Testing vendors themselves with this we see basically the same thing except iOSXE. ...and basically will relay these routes for both BGP and OSPF but they won't install them into the FIB, which is part of the problem, means advertiser but it won't go anywhere.
So, I thought at this point all of my testing was concluded. And then out of nowhere, I got a surprise e‑mail from one of the mailing lists, from Quanticom who stated they were also interested in testing Class E space and had announced a /16 out of Class E space from one of their experiments to all of their peers which is super interesting. So I went and did the logical thing and went to Atlas and tested from all of their customers or all of their own Atlas probes on their networks wherever they could reach them, it was about 50%, which is not bad but it's also not necessarily good. 50% for your own network of being able to reach something is... they had downstreams so I tested them as well and also funnily enough 50%, there's six data points so the numbers could vary in reality.
So I think the interesting bit here is: Who wants address space that doesn't work? We could put a whole bunch of effort in doing this; however, I have already had experience, other people may have had experience of this. Pre‑total depletion of IPv4, one of my old employers got a /12 so it was a very big deal and immediately announced and put some testing on it and it was immediately clear some bits of the Internet could not see it and this was after prefix list generation and things like that.

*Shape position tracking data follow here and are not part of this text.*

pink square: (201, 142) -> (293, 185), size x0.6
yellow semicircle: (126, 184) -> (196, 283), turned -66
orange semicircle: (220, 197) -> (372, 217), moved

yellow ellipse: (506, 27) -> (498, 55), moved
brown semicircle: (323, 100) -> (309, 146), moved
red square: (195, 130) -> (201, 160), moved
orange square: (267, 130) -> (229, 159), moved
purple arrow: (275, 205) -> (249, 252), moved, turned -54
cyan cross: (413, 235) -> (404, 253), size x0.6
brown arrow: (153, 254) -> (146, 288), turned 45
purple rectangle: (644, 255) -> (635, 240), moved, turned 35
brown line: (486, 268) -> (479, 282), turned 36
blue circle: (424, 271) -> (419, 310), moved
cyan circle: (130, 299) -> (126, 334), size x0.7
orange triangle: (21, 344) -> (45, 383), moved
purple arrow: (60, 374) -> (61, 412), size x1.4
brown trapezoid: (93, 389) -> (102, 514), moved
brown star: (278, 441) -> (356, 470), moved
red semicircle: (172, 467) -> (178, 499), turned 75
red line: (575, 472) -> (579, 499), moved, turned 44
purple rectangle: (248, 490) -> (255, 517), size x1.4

So it turned out some people have or had bogon filters and since the new /12 was a bogon it was unallocated and this was being filtered out and was a pain in the ass to fix We moved some customers to the /12 and then worked with everybody involved to try and find the last places on the Internet where this /12 was being filtered out. This took about ten weeks and nearly every offender had fixed the problem at that point and we assumed that people who were discover didn't work that was the ISP's, extremely the ISP's problem at that point.
Imagine doing that but the router vendors need to be altered and the configure needs to be significantly altered. I don't see a way of making this viable. At least, this is in the case of the global routing table, at least, so trying to be fair and balanced as possible. What are the pros and cons? Your link nets can be completely separated, moved away. Also provide a temporary of course fix to your internal IP spacing problems, it might let you temporarily allow you to defrag stuff. We all how good temporary solutions are, however.
The downside is the network vendor support is pretty poor and the end point is poor because Windows doesn't support it, and unfortunately most things are still Windows. The other downside is the ownership, so‑called, of 240/4 is up for debate which means that should it be reclaimed, then there might be a bit of a food fight involved and all the RIRs trying to figure out not even amount of /8s, you can't distribute them locally, I am sure that would be fun. As previously mentioned, people's previous uses of the 240 space might collide with you and that might be pretty bad.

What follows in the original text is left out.